Output the lines from the one holding "άλλη μια επέμβαση τις επόμενες μέρες." to the end of the entries that follow, exactly and only those, minus any pictures.

__RECORDS FOR PROCESSING__:
--------------------------------
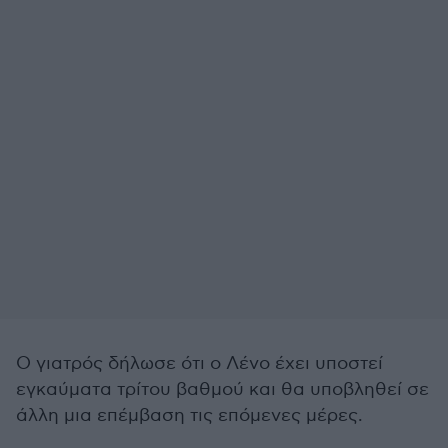
Ο γιατρός δήλωσε ότι ο Λένο έχει υποστεί
εγκαύματα τρίτου βαθμού και θα υποβληθεί σε
άλλη μια επέμβαση τις επόμενες μέρες.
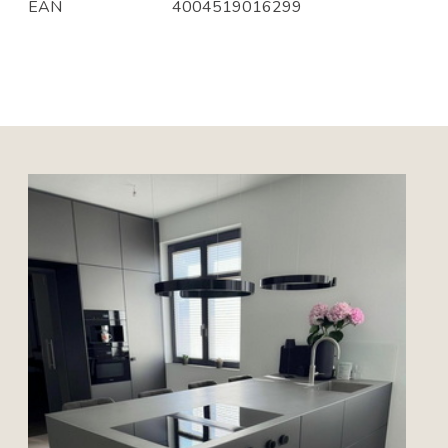
EAN
4004519016299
--------------------------------
__ANSWER SECTION__:
άλλη μια επέμβαση τις επόμενες μέρες.
EAN
4004519016299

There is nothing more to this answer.